Cheat sheet — Reliability

  • The four terms: SLI (measured) → SLO (internal target) → SLA (external, looser, has penalties). error budget = 1 − SLO.
  • The number: 99.9% monthly ≈ 43 min budget. 99.99% ≈ 4.3 min. Three nines = 8.76 h/yr; four nines = 52.6 min/yr.
  • Serial deps multiply: 0.999¹⁰ ≈ 99.0% — minimise the critical path.
  • Tail rules: report p50/p95/p99, never the mean. Fan‑out means 0.99¹⁰⁰ ≈ 0.37 → ~63% hit a p99. Hedge and tolerate tails.
  • Timeouts: finite everywhere; propagate one deadline, each hop passes the remainder; fail fast when the budget is gone.
  • Retries: only idempotent + transient. delay = min(cap, base·2^attempt) + jitter to avoid storms. Cap with a retry budget.

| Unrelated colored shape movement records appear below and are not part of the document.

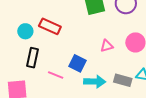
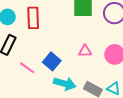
red rectangle: (50, 26) -> (33, 18), turned 50

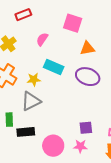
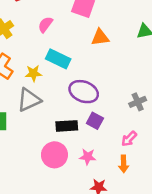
purple ellipse: (88, 77) -> (84, 92), moved
purple square: (86, 128) -> (95, 121), moved, turned 32
black rectangle: (26, 132) -> (67, 126), moved

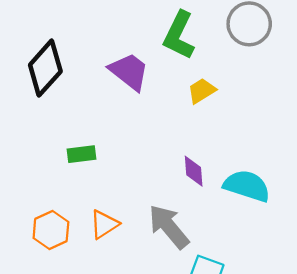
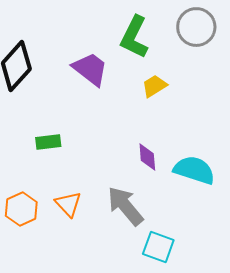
orange triangle: (104, 224) -> (68, 204), turned -40

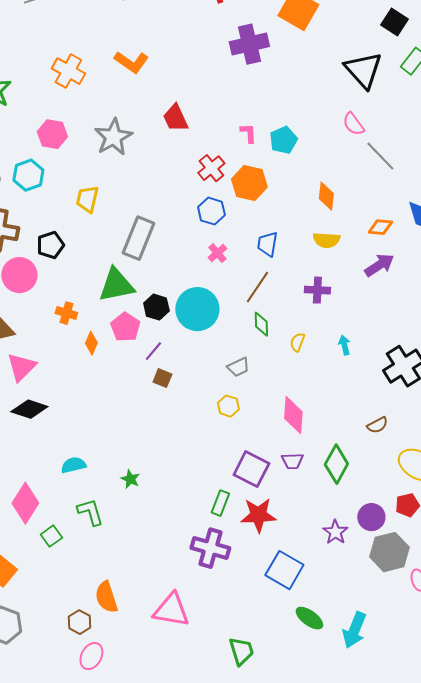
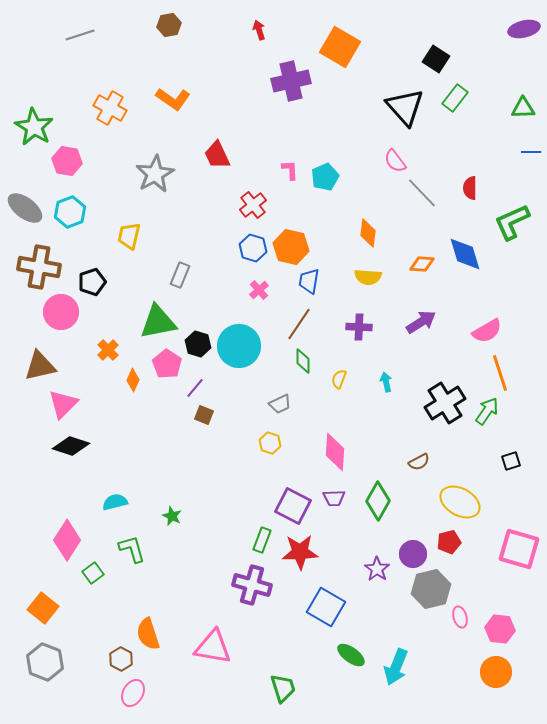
pink hexagon: (52, 134) -> (67, 161), moved
orange hexagon: (249, 183) -> (291, 247), moved
gray rectangle: (138, 238) -> (180, 275), size x0.6
purple arrow: (379, 265) -> (421, 322), moved
orange cross: (66, 313) -> (108, 350), turned 30

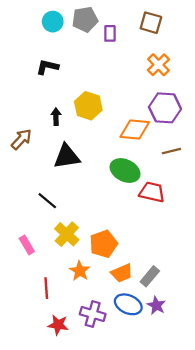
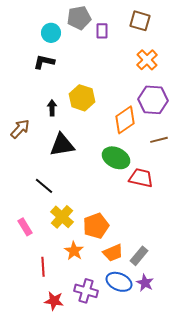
cyan circle: (53, 22) -> (51, 33), moved
orange diamond: (135, 130) -> (125, 120), turned -40

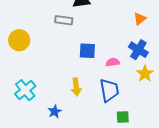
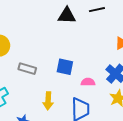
gray rectangle: (64, 20) -> (27, 69), moved

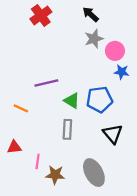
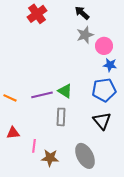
purple line: (46, 83) -> (42, 95), moved
blue pentagon: (99, 100) -> (104, 90), moved
orange line: (21, 108) -> (10, 98), moved

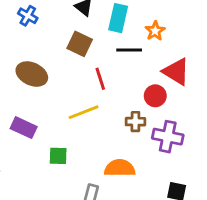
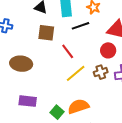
yellow line: (84, 112) -> (76, 73), moved
green square: (58, 156) -> (57, 112), turned -32
orange semicircle: (120, 168) -> (78, 106), moved

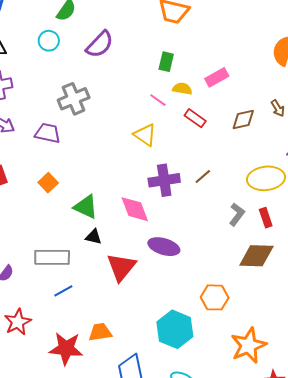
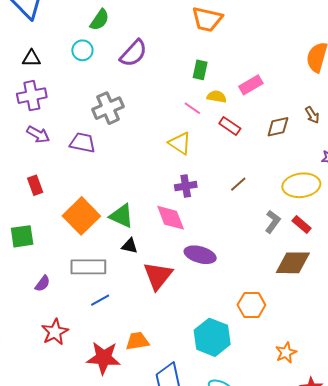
purple cross: (164, 180) -> (186, 186), moved, size x0.7
orange square: (48, 183) -> (81, 216), moved, size x1.8
red rectangle: (266, 218) -> (302, 224), turned -30
orange star: (249, 345) -> (286, 353), size x0.6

  • Protect the budget: circuit breaker + bulkheads + load shedding stop cascades.
  • Incidents: mitigate → resolve → learn (blameless). Watch MTTD / MTTA / MTTR.
Say this: “I define reliability as an SLO on a specific SLI — say 99.9% of requests under 250 ms over 28 days — and I manage to the error budget: while it’s healthy we ship, when it burns we freeze and fix.”
Say this: “I optimise the tail, not the mean. With fan‑out, a leaf’s p99 becomes the request’s common case, so I use timeouts, hedged requests and partial results to keep p99 in SLO.”
Say this: “Every remote call has a finite timeout and a propagated deadline, retries are idempotent‑only with exponential backoff plus jitter and a retry budget, and a circuit breaker fails fast so one sick dependency can’t take everything down.”